I forget the statistic; 14 of the last 15 Monday’s have been up. Or something like that. After the markdown of last week, the new month starts fresh with nice new money.
All manner of commodities–especially gold–are moving up quickly to test their near-term downtrend lines. The dollar (DXY) challenged 80 but has been turned away by stiff resistance. The dollar will now pull back, giving the all clear signal to buy everything else–at least up to major resistance or a testing of the near-term downtrend lines.
Volume is once again punk but breadth is half-way decent. Everything related to energy, commodities and industrials are bouncing sharply. Tech (sans AMZN) is also bouncing nicely today, though nothing to write home about.

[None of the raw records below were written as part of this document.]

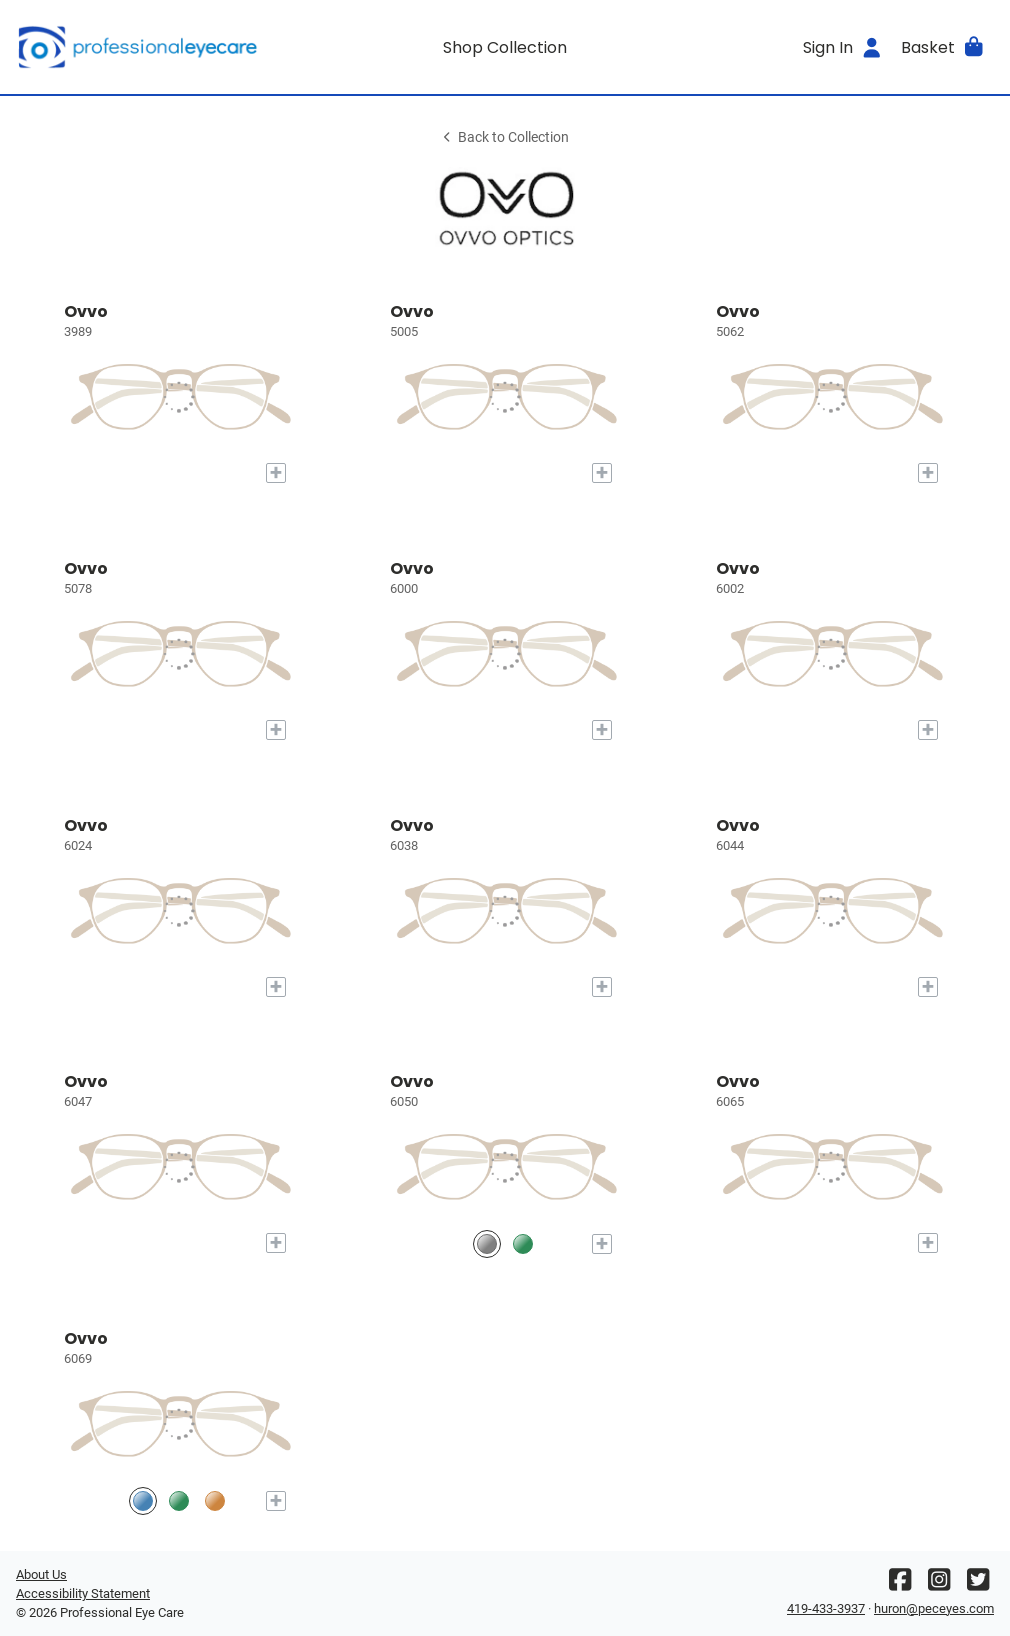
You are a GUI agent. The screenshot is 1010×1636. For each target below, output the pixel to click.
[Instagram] (939, 1584)
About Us (41, 1574)
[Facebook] (900, 1584)
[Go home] (138, 47)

Today’s rally appears to be mostly the beginning-of-the-month allocators plus the no-end-of-the-world shorts covering. It is not generally believed–at least by the one-way market crowd.
The consistant and relentless up market of the past ten months looks like history. Therefore we will probably rally to test the highs and maybe make a new marginal one before going below 10k. And yes, we should break 10k as we estabish a new trading range in order to digest the crash and snapback that has been our history over the past 18 months.
Take the time we crashed and recovered and divide it by 2 and you’ll get the time for the consolidation phase. This “rule” didn’t work in 2003-2004 as the consolidation lasted almost 2 years–almost exactly as long as the crash and recovery, until the 2006 breakout to new highs. If that happens now, then expect a boring trading range between 9500-10500 until 2012. Not a pleasant thought to you mo-mo’s.
Keep your eyes on semi-capital equipment. I like KLIC here below $5. Feel free to buy anywhere below 5 with a 4 stop and an 8 target.